Aric's Second Paper Draft

In William Gibson’s Pattern Recognition, Gibson has created a multitude of characters, each one with a specific personality, but with the characters in the background consisting of different shades of generic. Gibson’s main character Cayce is the fashion equivalent of referee, dressing in black she chooses what will be the new thing or the new winner in the global merchandising scene. Through Cayce, Gibson is able to show how increasing global life has gotten, its effects on life daily activities, and how a person is able to keep identity in an anonymous online culture.
The moment for Cayce that the world had “gone in such a different direction”, was also the moment in which she realized that change was possible. She did not know what would occur that day, but the expectation that she would meet with the fashion designer, and then go home. Cayce seems to insinuate that globalization is behind the terrorist threat, almost assuming that without globalization life would be able to be expected, but the downside with this thought is the fact that she was in NYC because her job had put her in contact with a European fashion designer. Her life would have been different without globalization, she would not have had the job of judging new fashion trends, and the fact that the terrorist attacked happened is more of an effect of misunderstanding globalization then globalization itself.
Globalization is classically defined as the growing interaction between societies of the world. This increased interaction allows for some standardization of goods across the world. For example Coke is produce across the world, in nearly every country, but does not take away from the society’s culture because it is flavored to the desires of that specific society. Coke in the US does not taste like Coke in London nor does it taste like Coke in Moscow. This difference shows how even as the world becomes more homogeneous, culture does not get replaced, but instead evolves, turns into something more efficient. One would not argue against introducing a society to running water, toilets, and showers even if it wasn’t part of their culture, because eventually it will become a part of their society, and more so it would make their society better without destroying their culture.

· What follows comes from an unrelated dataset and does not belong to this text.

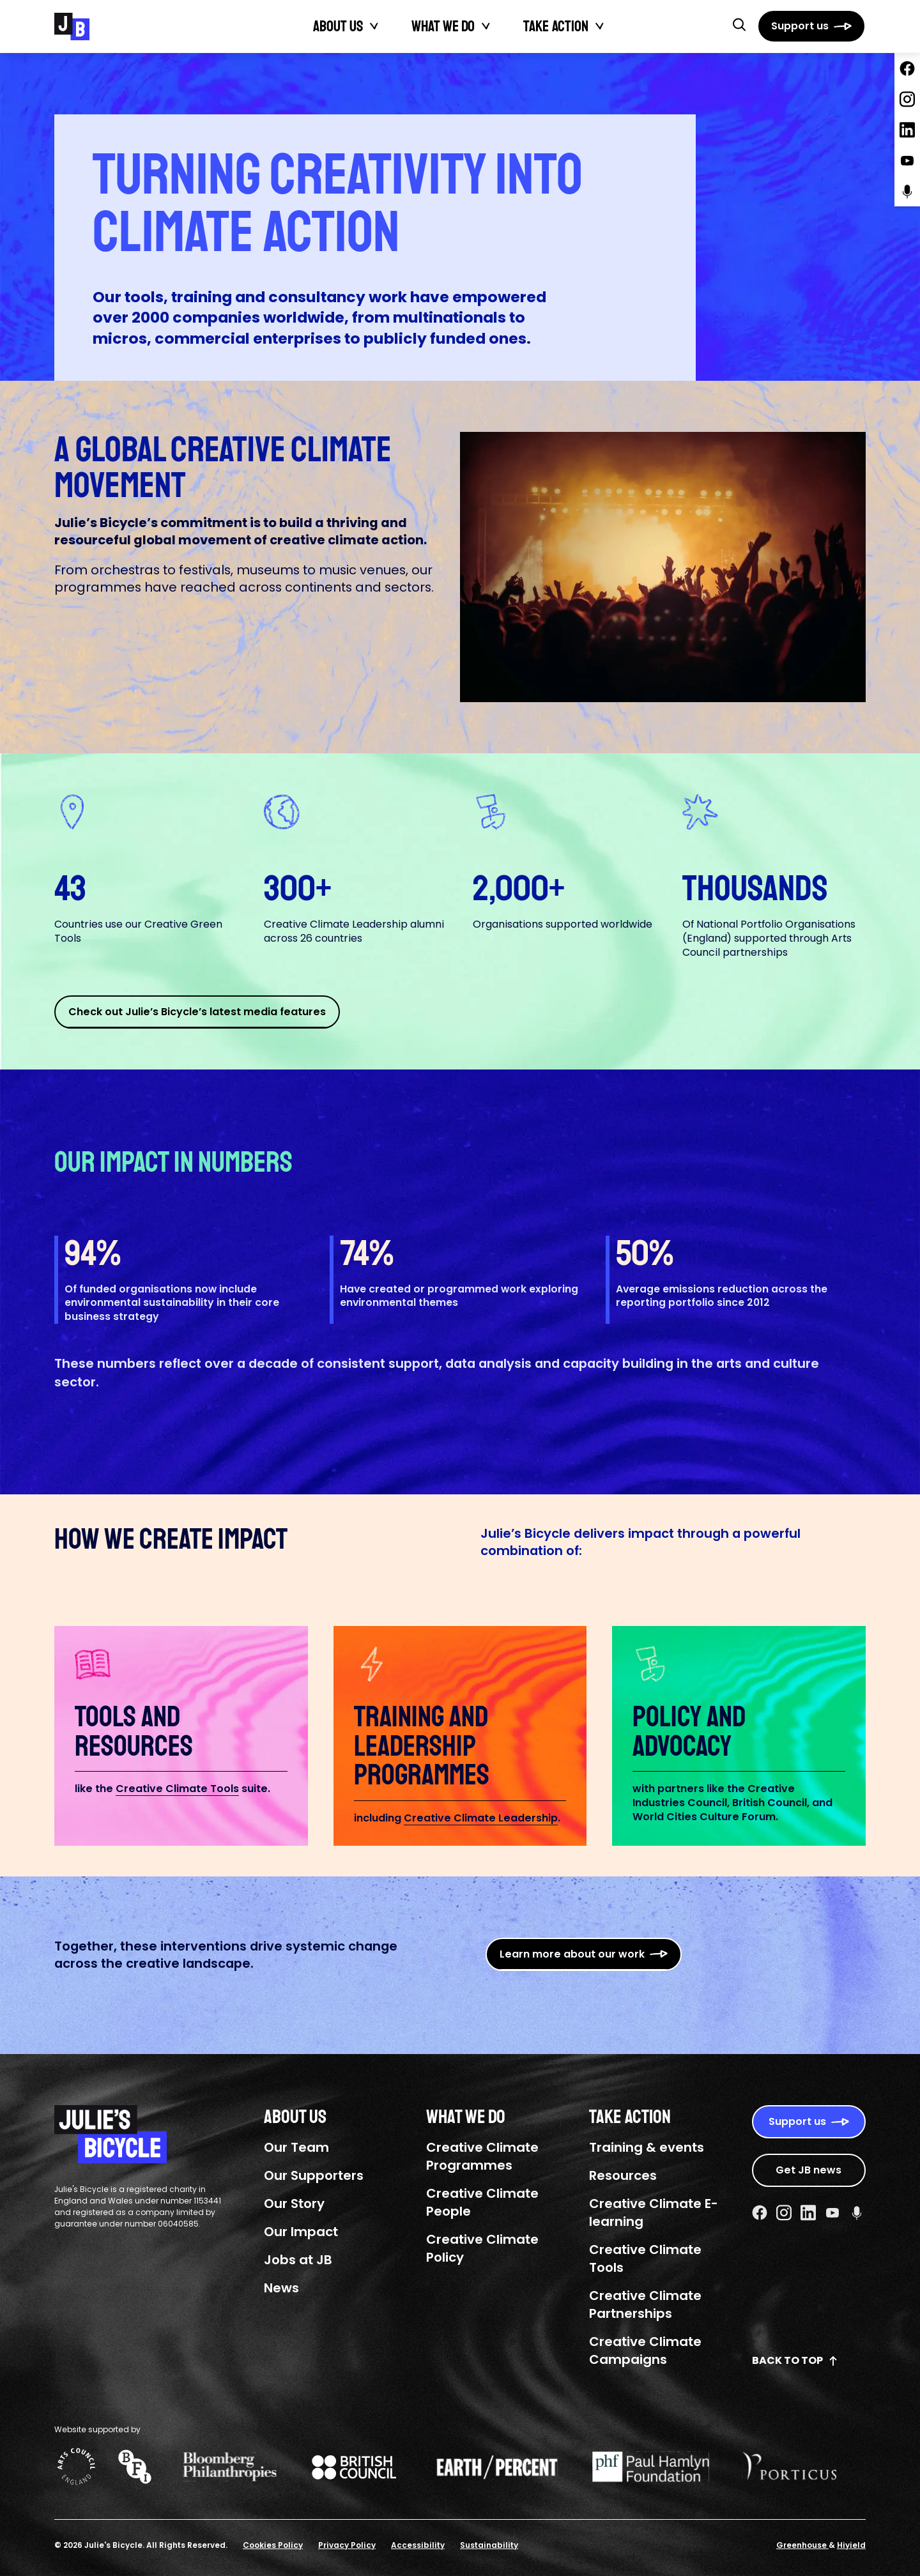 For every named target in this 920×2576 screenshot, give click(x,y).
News (281, 2288)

Gibson introduces different types of clothing into this book, each with different connotations to Cayce. Cayce is able to justify her Rickson’s beauty by acknowledging its creation as a mix between form and function, an artistic touch on a purely functional object, in Cayce’s mind as being original. This is in stark contrast to her perception of Tommy Hilfiger, who she sees as complete copy of a copy of something that might have been useful at one point other than its look. Cayce draws this difference between both one being an object of creation, where the other is an object of another person’s work. The one downside I see in this is the fact that it takes away from the fact that Tommy still sells in the United States. The idea that something is not acceptable, to Cayce’s phobia at least, is best determined by if it will sell or not, not whether it is original or not. The problem with originality of logos and fashion is the fact that it does not necessarily say anything about the person underneath the clothes. If Cayce were to be given straight Prada to wear, she would not change as a person, her ideas and morals would still be the same. Giving value to art and fashion is in the eye of the beholder, and that is why nothing changes because of externalities, a jerk is still a jerk no matter how dressed up he is whether they wear clothes like Cayce, Bigend, or Dorotea. Cayce near the end of the book has a conversation with Peter trying to figure out each other is really who they say they are. The only way Cayce is able to tell Peter is really Parkaboy is questioning him on his online personality and discussions from the footage. I think it is at this point where Cayce loses her phobia of certain fashions. She is able to tell his identity from an increasingly homegeneous world by his ideas, which means to Cayce that no matter how much an item is similacar of similacar, the personality of individuals will still be able to exist, because we all think differently and value things differently even if we do not dress differently. If she did not come to accept this idea, she would struggle with the idea of a private school where all of the students wear the same thing, generic in every physical sense but are still all unique.
The detective theme of this novel is in expose on pattern recognition. By creating the story line through drawing comparisons in events, Gibson is able to show how things are becoming more and more connectied. The fact that Voytek is a recipient of money from Cayce who got it from a Russian mob boss, just shows how these connections play a role in choosing the next move. We cannot stand unaffected by today’s society because even if one individual tries to not let their decisions be the outcome of some kind of global event, a person that interacts with that individual would have been affected by some kind of global aspect, meaning that through connection to that person they are still connected to this global society.
As the world as Cayce sees it is one in where the further we move along this globalization, the further things get from being unique. In a sense this is why Cayce has been drawn to the footage, it represents a part of the global society that is untouched by marketing, that moves on its own. Initially the idea of the footage being discovered and explained would take away from its mystery and meaning. As Cayce discovers the origin of the footage, it becomes more meaningful. The footage being spread across the world even through mass replaying of the footage would be ok, because the meaning is still there. This meaning is created by the author, but it has a different meaning to anyone who views it, meaning that original meaning does not take away from its future value to someone else.

Peer Review: (Nate)
Aric's minimal errors helps the paper flow tremendously. He uses very good grammar and vocabulary with allows the reader to engage in the reading quite easily. Evidence wise, there are not many quotes from the book that I can see. This may be a problem due to the fact that the paper needs at least one quote in each paragraph. For example, there are many quotes that can assist him when speaking about globalization. Overall the argument he presents is very strong. I especially like when he speaks of originality in logos.